いつもの気まぐれなのだろうか。それならこのまま寝かせてあげてもいいのか、そうは言ってもせめて寮まで連れて帰るべきか。その二択で悩むいづみだったが、首を傾げた拍子に零れた髪の束が密の頬をくすぐったことで事態に変化が訪れた。
「ん……いい匂い……」
「あ、密さん? 起きた?」
「カントク……」
寝ぼけ眼が呆れ顔のいづみを捉えた。数回瞬きをした密はかすれた声で嬉しげに「本当に来た」と表情を崩す。
「アリスの言う通り」
「有栖川さん?」
「誉さん、何て言ってたの?」
今一つ事情が分からない綴といづみが問うと、密はいづみの髪を一掬いして静かに笑った。
「春の風はたちばなの香りを運んでくるって。だからここで待ってた。あそこから寮に帰るならここを通って帰るはずだから」
「立花って私? え、どういう意味?」
「……いい匂いがしたら気持ちよくて眠たくなってきた」
「わっ! ひ、密さん! ストップ!!」
「……すやすや」
あっという間に夢の中へ帰っていった密にいづみはがっくりと肩を落とす。結局彼が何を言いたかったのかはっきりわからなかった。それでもどうやら自分を待ってここにいてくれたと言うことは確からしい。それなら寮で待ってくれていればいいものを。
さて、これからどうしたものか。頭を抱えるいづみとは対照的に、隣にいた綴は「あぁ」と小さく納得の声を漏らしていた。
「なるほど。風薫るってヤツですね」
「風薫る?」
「はい。『風薫る軒のたちばな年ふりて』とか『五月待つ、花橘の香を嗅げば』とか。昔の人にとって橘の匂いは春の象徴だったんです」
「それでたちばながどうとかって言ってたのか……」
「まぁ、今となっては新緑の香りのイメージが強い言葉っすけどね。だけどわかる気はします。春の風って眠気を誘うっつーか」
それにしても本当よく寝るなこの人、と呆れて笑う綴。その顔もそう言えば眠たそうだなと気がついた。確かここのところ課題が忙しかったと言っていた。寝不足なのかもしれない。
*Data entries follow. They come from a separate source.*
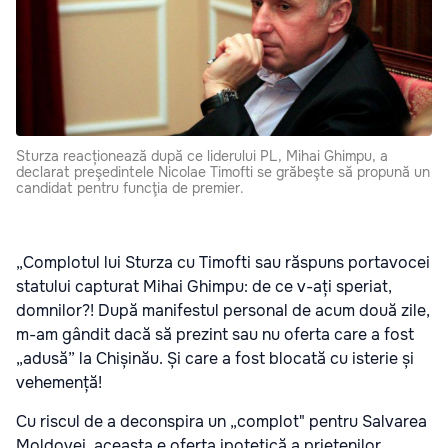
Sturza reacționează după ce liderului PL, Mihai Ghimpu, a
declarat preşedintele Nicolae Timofti se grăbeşte să propună un
candidat pentru funcţia de premier.
„Complotul lui Sturza cu Timofti sau răspuns portavocei
statului capturat Mihai Ghimpu: de ce v-ați speriat,
domnilor?! După manifestul personal de acum două zile,
m-am gândit dacă să prezint sau nu oferta care a fost
„adusă” la Chișinău. Și care a fost blocată cu isterie și
vehemență!
Cu riscul de a deconspira un „complot" pentru Salvarea
Moldovei, aceasta e oferta ipotetică a prietenilor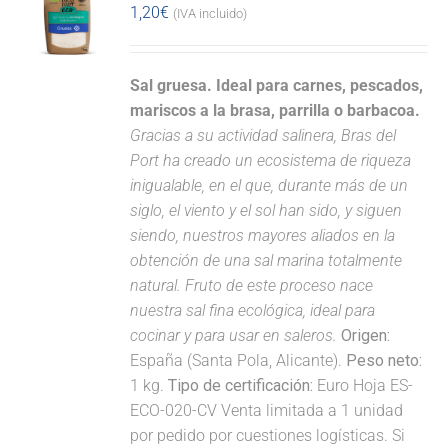
1,20
€
(IVA incluido)
Sal gruesa. Ideal para carnes, pescados,
mariscos a la brasa, parrilla o barbacoa.
Gracias a su actividad salinera, Bras del
Port ha creado un ecosistema de riqueza
inigualable, en el que, durante más de un
siglo, el viento y el sol han sido, y siguen
siendo, nuestros mayores aliados en la
obtención de una sal marina totalmente
natural. Fruto de este proceso nace
nuestra sal fina ecológica, ideal para
cocinar y para usar en saleros.
Origen:
España (Santa Pola, Alicante).
Peso neto:
1 kg.
Tipo de certificación:
Euro Hoja ES-
ECO-020-CV Venta limitada a 1 unidad
por pedido por cuestiones logísticas. Si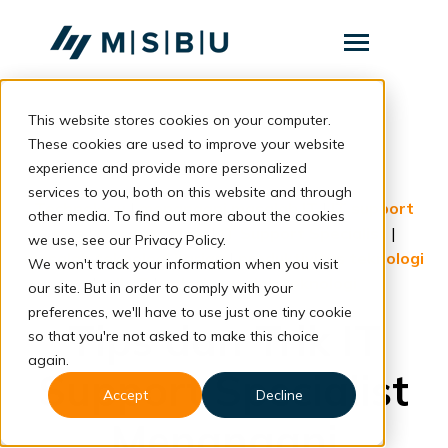
SKIP
TO
CONTENT
Toggle
Menu
This website stores cookies on your computer.
Layanan
Toggle
children
These cookies are used to improve your website
for
Komunitas
back to blog
experience and provide more personalized
Layanan
services to you, both on this website and through
Tentang
Technology
|
menangani masalah IT
|
IT support
other media. To find out more about the cookies
tips
|
tips teknologi
|
IT Support Specialist
|
we use, see our Privacy Policy.
Resources
Toggle
masalah teknologi harian
|
produktivitas teknologi
children
We won't track your information when you visit
for
|
trik IT
|
solusi masalah teknologi
our site. But in order to comply with your
Resources
preferences, we'll have to use just one tiny cookie
Tips dan Trik IT
so that you're not asked to make this choice
Konsultasi
again.
Support Specialist
Accept
Decline
Menangani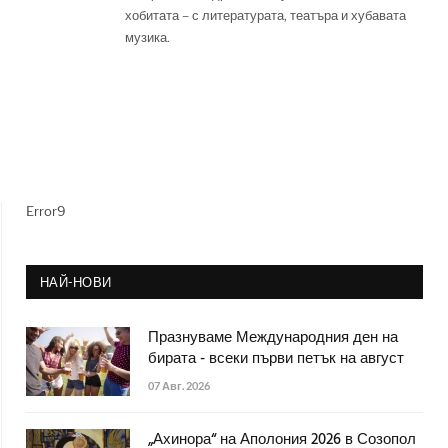
хобитата – с литературата, театъра и хубавата
музика.
Error9
НАЙ-НОВИ
Празнуваме Международния ден на
бирата - всеки първи петък на август
07 Авг. 2026
„Ахинора“ на Аполония 2026 в Созопол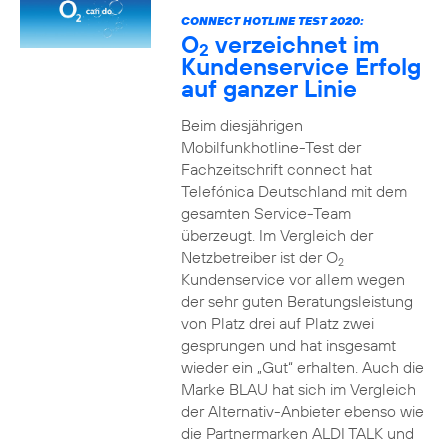
CONNECT HOTLINE TEST 2020:
O
verzeichnet im
2
Kundenservice Erfolg
auf ganzer Linie
Beim diesjährigen
Mobilfunkhotline-Test der
Fachzeitschrift connect hat
Telefónica Deutschland mit dem
gesamten Service-Team
überzeugt. Im Vergleich der
Netzbetreiber ist der O
2
Kundenservice vor allem wegen
der sehr guten Beratungsleistung
von Platz drei auf Platz zwei
gesprungen und hat insgesamt
wieder ein „Gut“ erhalten. Auch die
Marke BLAU hat sich im Vergleich
der Alternativ-Anbieter ebenso wie
die Partnermarken ALDI TALK und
「……私もなんだか日向ぼっこしたくなってきちゃった。綴くんは先に帰っててもいいよ」
お疲れの彼をここに引き留めるのは悪い気がする。しかし自分を待ってくれていた密を置いて帰る気も更々ない。そう思ったいづみは綴に帰宅を促して、自分だけここに残ることを決めた。
それなのに、綴は「あー」とか「いやー」とかはっきりしない態度で唸っている。
「あー、その……俺もここにいますよ。なんせ俺、御影さんの運搬係代理なんで」
「……普段は嫌々運ぶくせに」
「ちょっと、御影さん起きてたんすか!?」
「カントク、風気持ちいから一緒に寝よう? 大丈夫、いざとなったら綴が運んでくれるから」
「いや、二人は無理だからな!?」
「そういうことならじゃあ……」
「監督まで悪ふざけしないでくださいよ!」
頼もしい運搬車に「お願いしまーす!」と声をかけていづみと密は瞼を下ろした。